» DESCRIPTION OF THE TASK
The material below holds a span beginning at the line with "Contact et Plan" and ending at the line with "Dominique FIEUX". Quote that span exactly, both ends included, and only that span.

» DATA RECORDS
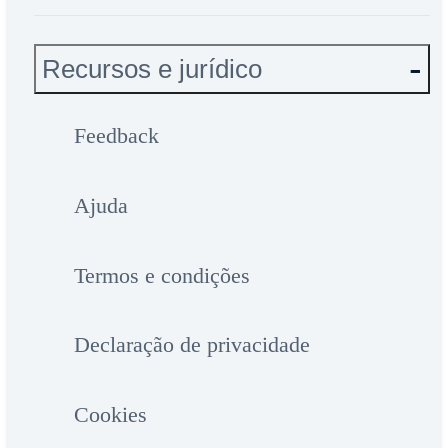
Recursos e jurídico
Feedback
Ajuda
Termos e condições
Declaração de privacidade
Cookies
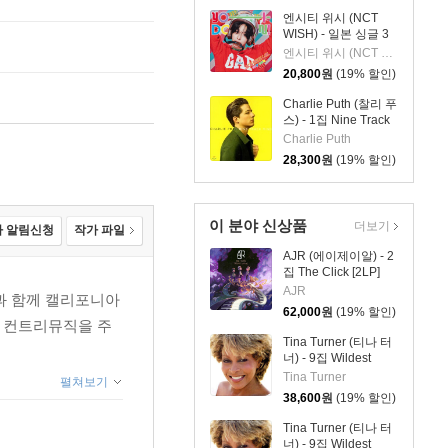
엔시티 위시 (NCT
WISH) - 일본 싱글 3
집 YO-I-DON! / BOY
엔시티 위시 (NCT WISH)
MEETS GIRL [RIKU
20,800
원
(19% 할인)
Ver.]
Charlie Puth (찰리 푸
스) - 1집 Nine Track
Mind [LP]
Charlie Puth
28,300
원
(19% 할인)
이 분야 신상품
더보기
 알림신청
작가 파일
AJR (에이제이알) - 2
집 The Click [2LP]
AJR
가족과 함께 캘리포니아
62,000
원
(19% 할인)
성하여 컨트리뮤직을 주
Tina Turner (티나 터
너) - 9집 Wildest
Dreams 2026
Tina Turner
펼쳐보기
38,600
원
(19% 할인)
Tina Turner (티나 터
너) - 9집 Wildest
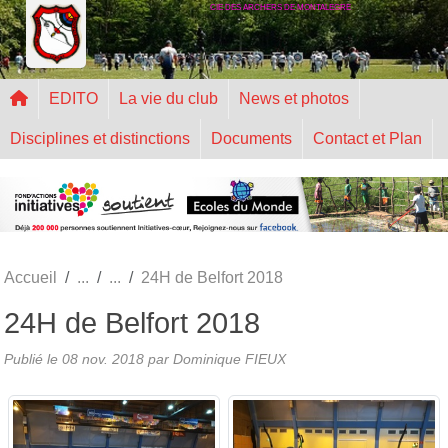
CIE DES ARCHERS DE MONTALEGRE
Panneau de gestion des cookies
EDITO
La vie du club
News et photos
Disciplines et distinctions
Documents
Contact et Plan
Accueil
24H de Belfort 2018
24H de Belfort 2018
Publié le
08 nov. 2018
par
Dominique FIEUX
==
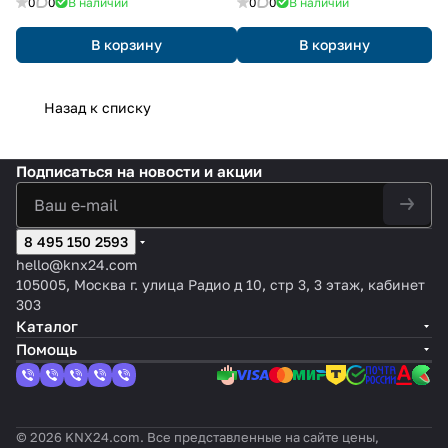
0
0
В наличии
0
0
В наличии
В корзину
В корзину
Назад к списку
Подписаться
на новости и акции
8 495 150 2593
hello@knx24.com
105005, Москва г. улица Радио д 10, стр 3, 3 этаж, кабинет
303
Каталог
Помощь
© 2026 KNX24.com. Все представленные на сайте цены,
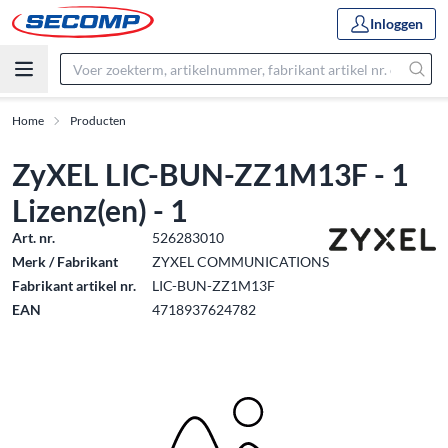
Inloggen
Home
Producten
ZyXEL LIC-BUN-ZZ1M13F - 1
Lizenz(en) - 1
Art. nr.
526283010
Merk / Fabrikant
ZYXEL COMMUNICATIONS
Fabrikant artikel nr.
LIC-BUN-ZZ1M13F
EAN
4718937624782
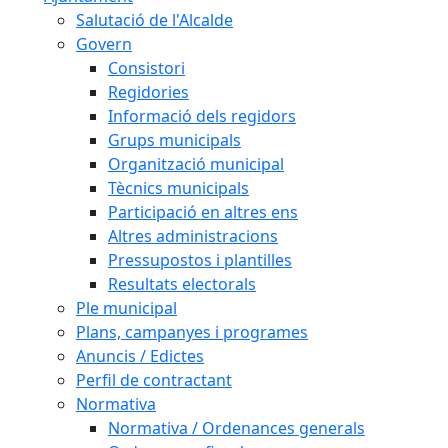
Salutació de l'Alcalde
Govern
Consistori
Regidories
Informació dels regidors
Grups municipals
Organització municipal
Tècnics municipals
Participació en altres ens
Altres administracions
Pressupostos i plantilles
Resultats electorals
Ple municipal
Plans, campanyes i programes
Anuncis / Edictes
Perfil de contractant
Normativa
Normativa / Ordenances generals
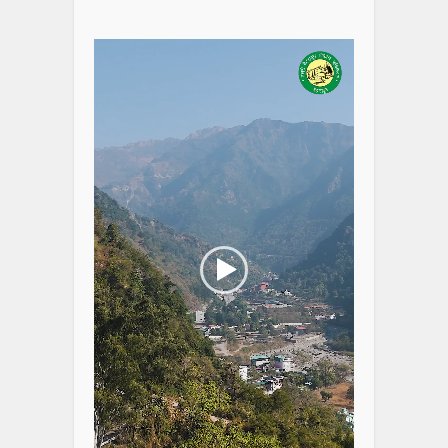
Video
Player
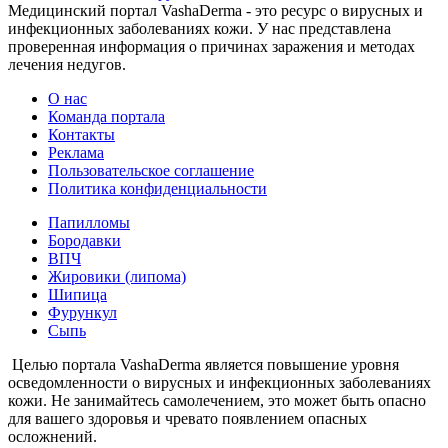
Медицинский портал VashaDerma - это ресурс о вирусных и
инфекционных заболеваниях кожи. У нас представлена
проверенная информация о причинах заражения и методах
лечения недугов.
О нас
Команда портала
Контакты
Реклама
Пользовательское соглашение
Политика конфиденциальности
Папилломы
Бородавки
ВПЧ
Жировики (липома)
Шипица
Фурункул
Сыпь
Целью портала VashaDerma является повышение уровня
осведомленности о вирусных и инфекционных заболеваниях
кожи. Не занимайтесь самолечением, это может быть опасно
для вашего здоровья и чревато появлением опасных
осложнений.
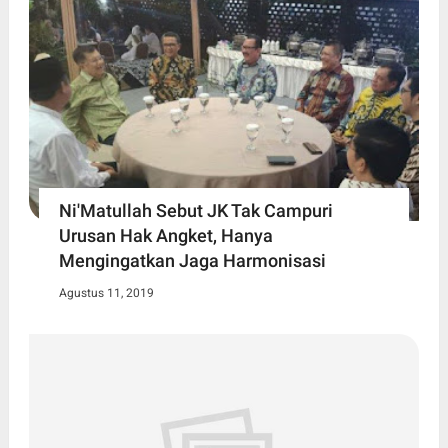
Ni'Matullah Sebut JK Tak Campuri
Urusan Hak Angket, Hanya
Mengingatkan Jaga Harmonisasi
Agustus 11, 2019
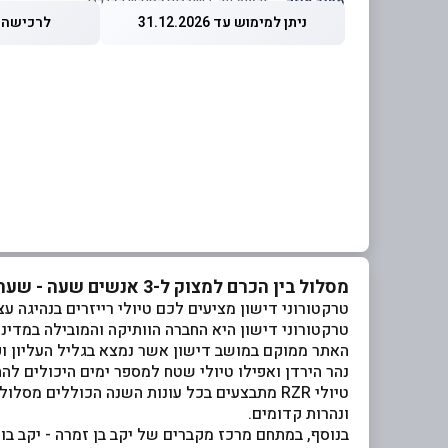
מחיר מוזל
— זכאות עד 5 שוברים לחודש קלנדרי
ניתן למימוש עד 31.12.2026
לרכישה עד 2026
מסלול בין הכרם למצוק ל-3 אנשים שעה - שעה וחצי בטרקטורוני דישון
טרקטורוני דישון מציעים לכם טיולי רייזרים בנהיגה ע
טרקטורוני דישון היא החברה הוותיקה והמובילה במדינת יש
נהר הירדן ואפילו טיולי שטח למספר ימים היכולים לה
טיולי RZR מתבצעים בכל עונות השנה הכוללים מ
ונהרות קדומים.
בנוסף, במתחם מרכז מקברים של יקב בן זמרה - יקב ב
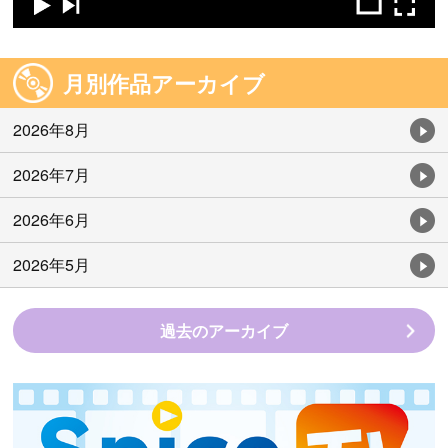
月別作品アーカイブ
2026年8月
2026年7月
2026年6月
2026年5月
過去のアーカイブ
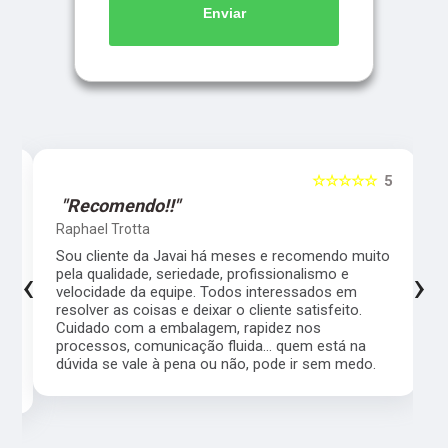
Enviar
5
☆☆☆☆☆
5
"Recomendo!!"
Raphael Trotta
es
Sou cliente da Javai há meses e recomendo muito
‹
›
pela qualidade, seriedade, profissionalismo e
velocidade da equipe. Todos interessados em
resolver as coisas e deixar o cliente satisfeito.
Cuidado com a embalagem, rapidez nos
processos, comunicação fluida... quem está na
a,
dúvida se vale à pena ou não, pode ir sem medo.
...
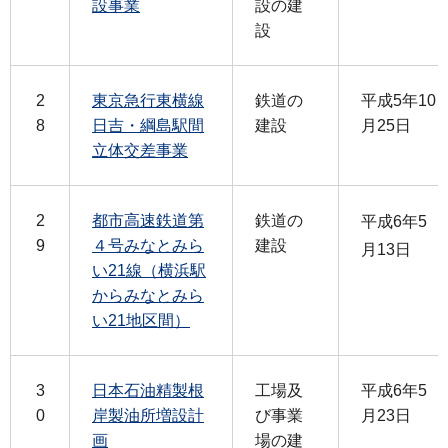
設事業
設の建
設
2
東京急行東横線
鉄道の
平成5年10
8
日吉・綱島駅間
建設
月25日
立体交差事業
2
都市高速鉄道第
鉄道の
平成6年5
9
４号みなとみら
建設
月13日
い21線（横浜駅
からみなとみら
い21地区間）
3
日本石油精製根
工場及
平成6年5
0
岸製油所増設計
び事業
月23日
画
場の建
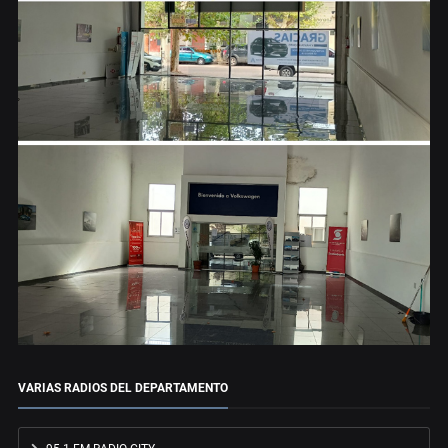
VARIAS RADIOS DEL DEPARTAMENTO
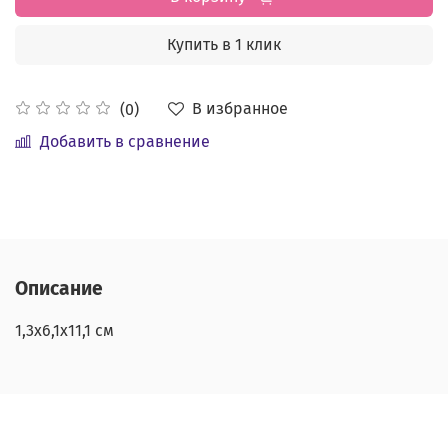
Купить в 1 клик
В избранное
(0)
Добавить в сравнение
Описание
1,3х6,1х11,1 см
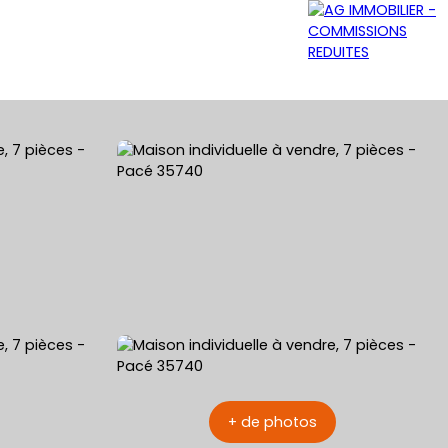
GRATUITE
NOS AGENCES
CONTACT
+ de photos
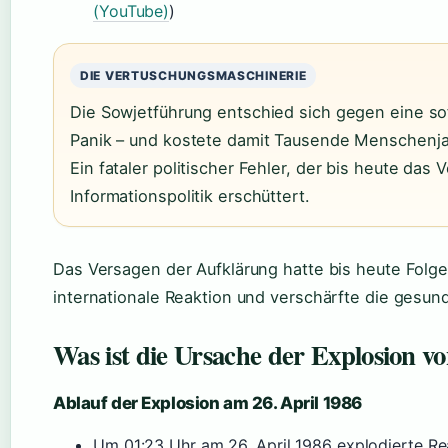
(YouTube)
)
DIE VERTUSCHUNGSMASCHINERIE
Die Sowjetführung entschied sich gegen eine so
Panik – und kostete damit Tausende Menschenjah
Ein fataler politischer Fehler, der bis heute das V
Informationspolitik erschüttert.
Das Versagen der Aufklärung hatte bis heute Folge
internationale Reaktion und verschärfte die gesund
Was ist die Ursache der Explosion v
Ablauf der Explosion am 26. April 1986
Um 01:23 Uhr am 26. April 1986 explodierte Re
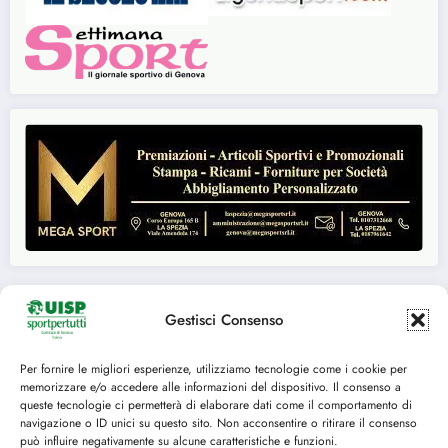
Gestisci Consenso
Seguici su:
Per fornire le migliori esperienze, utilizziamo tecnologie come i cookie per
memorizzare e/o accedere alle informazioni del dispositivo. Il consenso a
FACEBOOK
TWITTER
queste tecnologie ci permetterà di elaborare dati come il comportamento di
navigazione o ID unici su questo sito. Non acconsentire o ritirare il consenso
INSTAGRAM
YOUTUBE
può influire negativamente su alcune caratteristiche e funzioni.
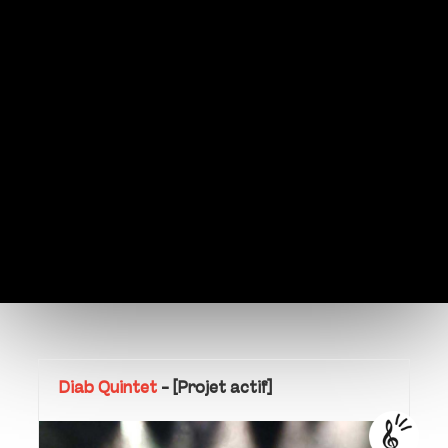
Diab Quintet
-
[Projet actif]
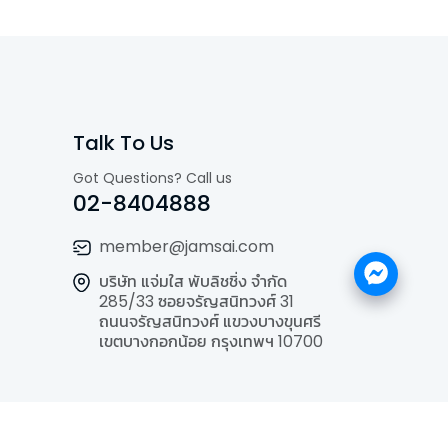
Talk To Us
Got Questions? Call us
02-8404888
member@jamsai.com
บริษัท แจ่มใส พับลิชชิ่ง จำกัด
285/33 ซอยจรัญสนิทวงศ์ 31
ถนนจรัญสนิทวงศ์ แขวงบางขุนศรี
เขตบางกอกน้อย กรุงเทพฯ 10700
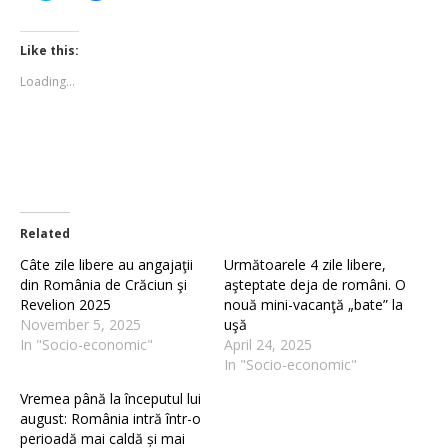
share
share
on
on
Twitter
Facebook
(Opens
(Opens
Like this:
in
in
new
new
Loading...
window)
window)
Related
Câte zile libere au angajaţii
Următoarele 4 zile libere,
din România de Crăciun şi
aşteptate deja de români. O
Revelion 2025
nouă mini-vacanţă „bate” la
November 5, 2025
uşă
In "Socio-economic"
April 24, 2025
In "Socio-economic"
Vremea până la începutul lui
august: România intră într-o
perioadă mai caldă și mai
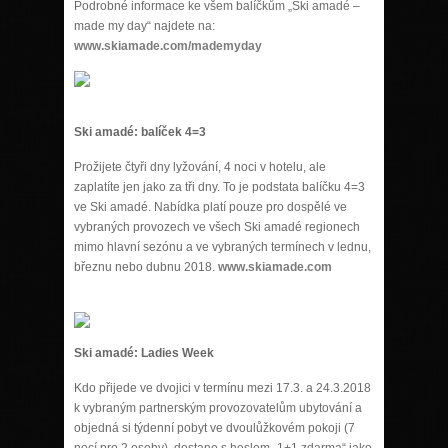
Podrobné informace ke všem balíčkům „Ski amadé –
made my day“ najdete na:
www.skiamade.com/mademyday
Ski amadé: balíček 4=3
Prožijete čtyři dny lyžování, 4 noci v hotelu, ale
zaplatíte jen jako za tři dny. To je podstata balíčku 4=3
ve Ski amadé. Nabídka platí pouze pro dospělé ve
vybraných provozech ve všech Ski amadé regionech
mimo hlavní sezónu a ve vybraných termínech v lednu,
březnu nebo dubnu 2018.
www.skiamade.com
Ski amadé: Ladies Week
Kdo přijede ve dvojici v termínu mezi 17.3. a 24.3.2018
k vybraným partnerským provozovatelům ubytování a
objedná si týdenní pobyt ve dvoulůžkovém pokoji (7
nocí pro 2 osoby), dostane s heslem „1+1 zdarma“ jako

» ANSWER SPACE
Contact et Plan
Accueil
24H de Belfort 2018
24H de Belfort 2018
Publié le
08 nov. 2018
par
Dominique FIEUX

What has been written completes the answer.